St. Patrick’s Day, the flag and Irish America

by Kevin Meagher

The green, white and orange of the Irish tricolour, currently fluttering to questionable purpose outside a thousand pubs, has an interesting history.

It was presented to the Irish nation by my illustrious forebear, Thomas Francis Meagher, in Dublin in 1848. Shortly afterwards he, and a gallant band of brothers in the Young Ireland movement, launched one of the many heroic, but ultimately fruitless, insurrections against British rule.

This was midway through the Irish Famine – An Gorta Mor (“The Great Hunger”) in which Ireland’s population fell by a quarter, with a million people starving to death and a million more emigrating to America, Canada, Australia and Britain. Cruel Victorian indifference to the plight of the Irish cast a lingering shadow until Tony Blair’s welcome apology for this disgusting episode in British history back in 1997.

Meagher was sentenced to be hung, drawn and quartered for his sedition – a sentence reprieved after public outcry – and instead he and his comrades found themselves transported for life to Van Dieman’s land in what is now Tasmania.

They were meant to remain there for life, checking in once a week with the authorities and expected to eschew thoughts of escape, on their word as gentlemen. Meagher thought better of it (as you would), procured a rescue ship and set sail for America whereupon he became a cause celebre to Irish immigrants who had reached America in less salubrious confines, usually aboard the infamous “coffin ships”. So great were the incidences of typhus among the starving Irish that a third died on the perilous Atlantic crossing. (It is said sharks could be seen following the ships, such were the numbers of corpses thrown overboard).

After starting an Irish newspaper and working as an attorney (he was on the defence team of Congressman Daniel Sickles, who shot his wife’s lover outside the White House and became the first person to successfully mount a defence of temporary insanity) Meagher became embroiled in the American civil war.

He founded the Irish brigade in the union army, fought at every major battle of the Potomac campaign and earned the rank of brigadier-general for his trouble. After the war he became acting governor of Montana (and first suggested the creation of Yellowstone National Park) before dying in mysterious circumstances on a Mississippi steamboat. A Hollywood epic awaits.

So why the history lesson? There are two enduring legacies of TF Meagher which are particularly apposite for St. Patrick’s Day. The first is that he is one of the key founding fathers of Irish America.
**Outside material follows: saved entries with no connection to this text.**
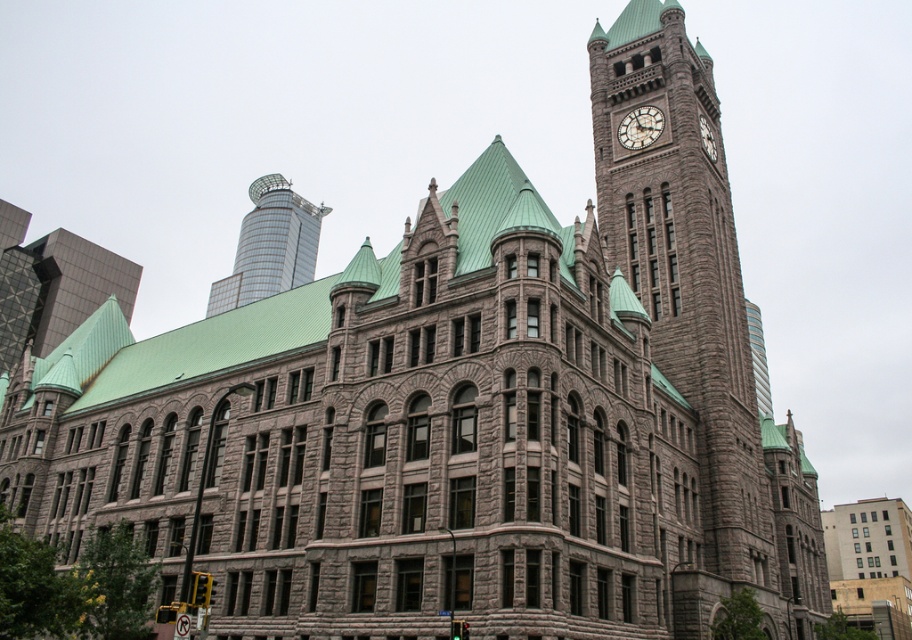 Question: From the image, what is the correct spatial relationship of matte gray clock at upper right in relation to white stone clock at upper right?

Choices:
 (A) right
 (B) left

Answer: (B)

Question: Among these objects, which one is nearest to the camera?

Choices:
 (A) white stone clock at upper right
 (B) matte gray clock at upper right

Answer: (A)

Question: Is matte gray clock at upper right further to camera compared to white stone clock at upper right?

Choices:
 (A) yes
 (B) no

Answer: (A)

Question: Estimate the real-world distances between objects in this image. Which object is farther from the shiny glass skyscraper at upper left?

Choices:
 (A) white stone clock at upper right
 (B) green glass skyscraper at left
 (C) matte gray clock at upper right
 (D) gray stone clock tower at upper center

Answer: (A)

Question: Which point appears farthest from the camera in this image?

Choices:
 (A) (636, 131)
 (B) (757, 552)
 (C) (287, 236)

Answer: (C)

Question: Can you confirm if gray stone clock tower at upper center is bigger than matte gray clock at upper right?

Choices:
 (A) no
 (B) yes

Answer: (B)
The Irish Brigade took the sixth heaviest casualties of any regiment in that bloody war. By their appalling sacrifice the Irish earned their right to call themselves Americans. A necessary requirement when you consider the Ku Klux Klan was originally founded to persecute Irish catholic immigrants to America.

Those emigree patriots are responsible for the modern phenomenon that is St Patrick’s Day. The 69th New York Infantry, (later immortalised in the Jimmy Cagney film “The Fighting 69th”) were the key division of Meagher’s Irish Brigade. They will take pride of place in Saturday’s St. Patrick’s Day parade in New York as they always do. It is Meagher’s Irish Americans who exported this day of celebration and commemoration back to the Irish world.

Meagher’s second legacy is that flag. As he himself put it when first unveiling the design: “The white in the centre signifies a lasting truce between the ‘Orange’ and the ‘Green’, and I trust that beneath its folds the hands of the Irish Protestant and the Irish Catholic may be clasped in generous and heroic brotherhood.”

It has not always worked out that way, alas, but in its original intention the flag remains an enduring and under-appreciated symbol of reconciliation and the possibility of a new shared future, one that all those who consider themselves Irish can, and should, hold equity in.

Meagher himself was something of a curiosity in 19th century revolutionary circles. The son of a wealthy merchant, he was educated at the English Jesuit public school, Stonyhurst and spoke with an English accent, having had his native brogue “knocked out of him”.

A renowned orator, his stoical response to that death sentence bears retelling: “Judged by the law of England, I know this crime entails upon me the penalty of death; but the history of Ireland explains that crime and justifies it. Judged by that history, the treason of which I stand convicted loses all its guilt, has been sanctified as a duty, and will be ennobled as a sacrifice…I shall go, I think, with a light heart before a higher tribunal—a tribunal where a judge of infinite goodness, as well as of infinite justice, will preside, and where, my lords, many, many of the judgements of this world will be reversed.”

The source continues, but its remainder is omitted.